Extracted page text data
☆ ☆ ☆ ☆

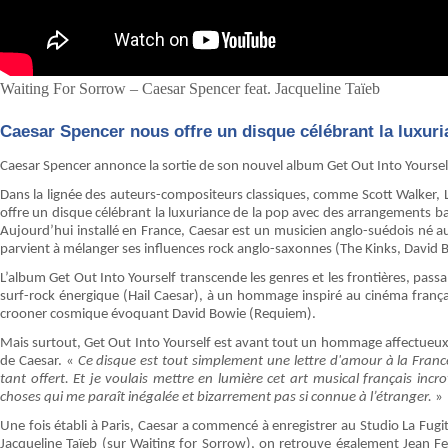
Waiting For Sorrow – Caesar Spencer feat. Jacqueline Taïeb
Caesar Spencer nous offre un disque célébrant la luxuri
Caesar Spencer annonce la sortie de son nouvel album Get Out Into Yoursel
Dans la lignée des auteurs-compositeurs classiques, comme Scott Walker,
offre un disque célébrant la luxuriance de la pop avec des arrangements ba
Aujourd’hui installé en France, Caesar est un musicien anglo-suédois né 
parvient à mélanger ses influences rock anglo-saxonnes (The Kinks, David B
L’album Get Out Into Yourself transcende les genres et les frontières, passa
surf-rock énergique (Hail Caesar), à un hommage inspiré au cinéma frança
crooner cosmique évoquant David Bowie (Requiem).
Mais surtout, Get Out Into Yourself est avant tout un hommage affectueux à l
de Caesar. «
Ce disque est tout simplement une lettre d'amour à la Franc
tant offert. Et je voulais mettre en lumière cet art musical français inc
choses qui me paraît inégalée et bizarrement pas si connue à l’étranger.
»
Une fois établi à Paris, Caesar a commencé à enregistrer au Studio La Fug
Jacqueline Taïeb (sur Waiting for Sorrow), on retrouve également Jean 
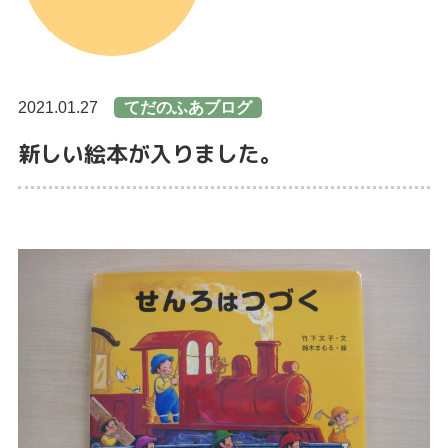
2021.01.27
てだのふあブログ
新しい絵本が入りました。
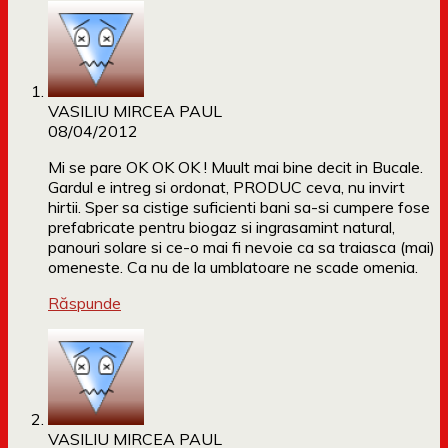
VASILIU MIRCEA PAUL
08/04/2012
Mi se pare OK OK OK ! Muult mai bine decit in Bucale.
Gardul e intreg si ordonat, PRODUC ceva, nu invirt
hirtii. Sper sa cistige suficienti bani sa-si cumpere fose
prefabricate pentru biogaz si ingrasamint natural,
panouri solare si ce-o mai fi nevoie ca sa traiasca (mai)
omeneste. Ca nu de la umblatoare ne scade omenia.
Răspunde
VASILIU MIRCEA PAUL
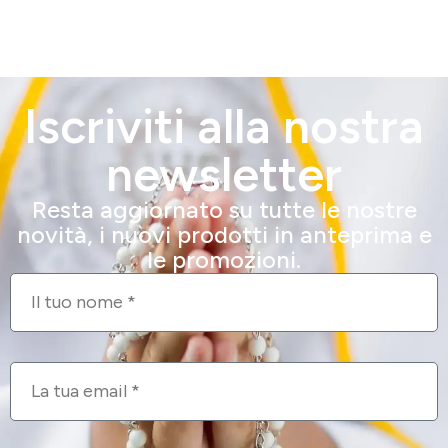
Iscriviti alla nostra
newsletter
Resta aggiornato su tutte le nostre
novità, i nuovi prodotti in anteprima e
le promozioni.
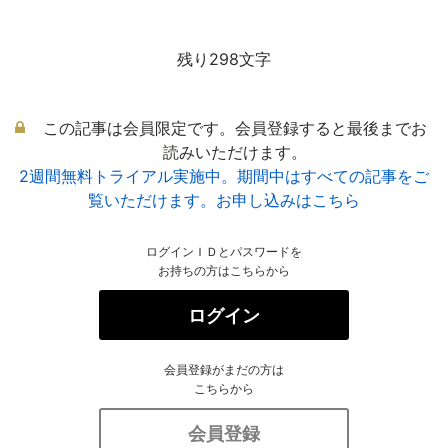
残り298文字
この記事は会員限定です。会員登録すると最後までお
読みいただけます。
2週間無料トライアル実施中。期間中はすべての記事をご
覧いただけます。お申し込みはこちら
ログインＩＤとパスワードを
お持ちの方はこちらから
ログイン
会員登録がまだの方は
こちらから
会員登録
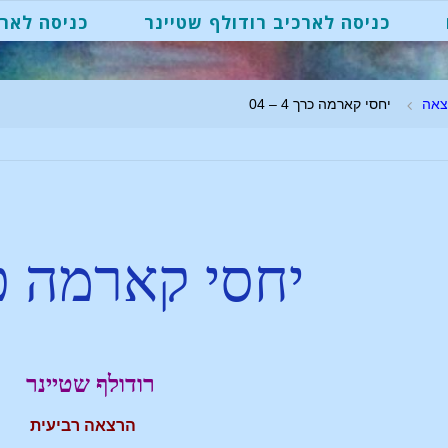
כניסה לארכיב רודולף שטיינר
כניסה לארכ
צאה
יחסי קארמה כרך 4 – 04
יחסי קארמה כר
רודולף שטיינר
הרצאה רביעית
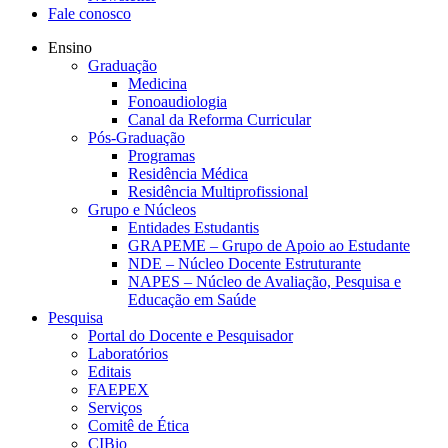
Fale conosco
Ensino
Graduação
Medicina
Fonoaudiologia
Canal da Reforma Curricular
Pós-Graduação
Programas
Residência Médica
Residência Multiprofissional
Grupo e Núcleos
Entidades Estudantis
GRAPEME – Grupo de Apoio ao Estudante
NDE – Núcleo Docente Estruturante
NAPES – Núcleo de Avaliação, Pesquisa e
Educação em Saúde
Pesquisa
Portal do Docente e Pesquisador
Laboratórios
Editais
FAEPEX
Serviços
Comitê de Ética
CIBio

☆ ☆ ☆ ☆

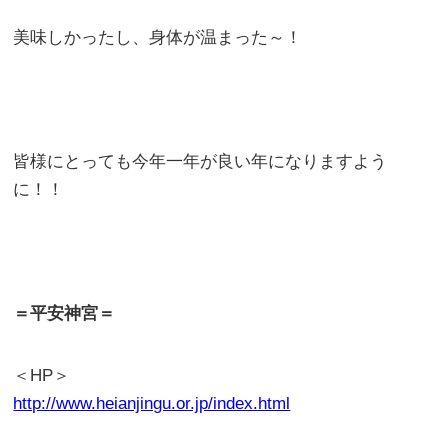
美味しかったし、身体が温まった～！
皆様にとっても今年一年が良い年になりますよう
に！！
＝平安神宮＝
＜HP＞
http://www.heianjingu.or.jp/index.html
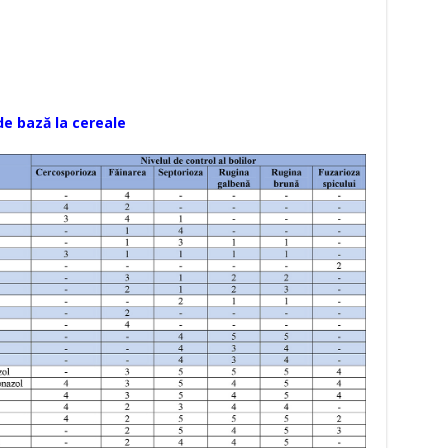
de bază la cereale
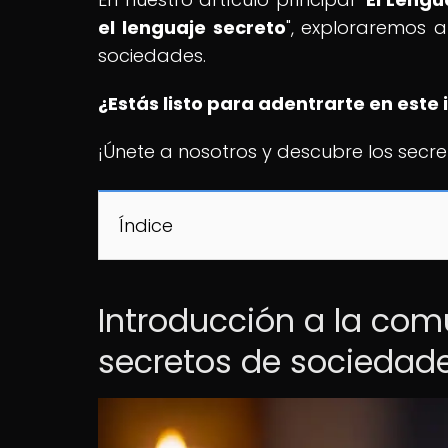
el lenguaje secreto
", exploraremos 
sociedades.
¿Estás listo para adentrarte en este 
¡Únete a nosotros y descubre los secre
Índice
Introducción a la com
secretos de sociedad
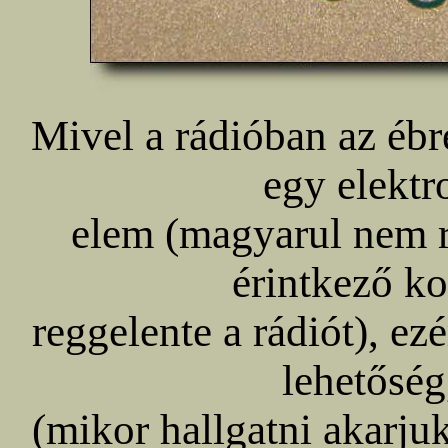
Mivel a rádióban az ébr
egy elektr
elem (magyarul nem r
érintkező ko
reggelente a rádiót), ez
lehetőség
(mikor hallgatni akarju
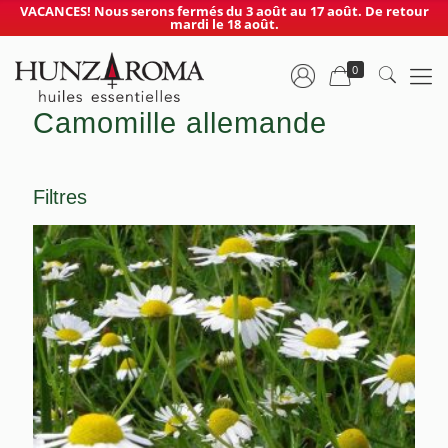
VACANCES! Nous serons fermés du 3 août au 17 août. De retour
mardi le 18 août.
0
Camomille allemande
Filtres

☆ ☆ ☆ ☆

**Problem:**
From the data above, copy each line with the string "Into" in it.

**Reply:**
Caesar Spencer annonce la sortie de son nouvel album Get Out Into Yoursel
L’album Get Out Into Yourself transcende les genres et les frontières, passa
Mais surtout, Get Out Into Yourself est avant tout un hommage affectueux à l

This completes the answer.